Start of EXTRACTED DATA

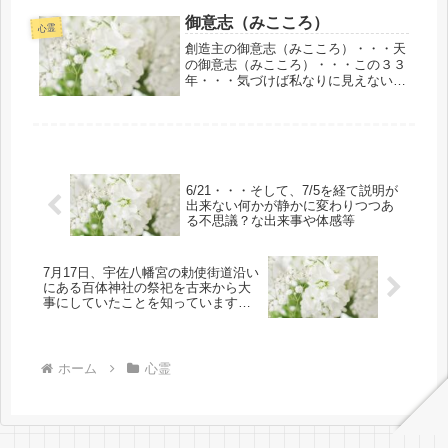
内のご報告をさせていただきます。お
御意志（みこころ）
手数をおかけいたしますが、当ブログ
心霊
「...
創造主の御意志（みこころ）・・・天
の御意志（みこころ）・・・この３３
年・・・気づけば私なりに見えない世
界が視（見）えたり・聴（聞）こえた
りする状況から逃れたいと何度も数え
きれないほどに最初の２３年間は思っ
たものです。多くの人たちは表裏一体
で...
6/21・・・そして、7/5を経て説明が
出来ない何かが静かに変わりつつあ
る不思議？な出来事や体感等
7月17日、宇佐八幡宮の勅使街道沿い
にある百体神社の祭祀を古来から大
事にしていたことを知っていますで
しょうか！！
ホーム
心霊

End of EXTRACTED DATA

__WORK TO COMPLETE__. The entries are to be transcribed word for word, without their images.

__ANSWER AREA__.
内のご報告をさせていただきます。お
御意志（みこころ）
手数をおかけいたしますが、当ブログ
心霊
「...
創造主の御意志（みこころ）・・・天
の御意志（みこころ）・・・この３３
年・・・気づけば私なりに見えない世
界が視（見）えたり・聴（聞）こえた
りする状況から逃れたいと何度も数え
きれないほどに最初の２３年間は思っ
たものです。多くの人たちは表裏一体
で...
6/21・・・そして、7/5を経て説明が
出来ない何かが静かに変わりつつあ
る不思議？な出来事や体感等
7月17日、宇佐八幡宮の勅使街道沿い
にある百体神社の祭祀を古来から大
事にしていたことを知っていますで
しょうか！！
ホーム
心霊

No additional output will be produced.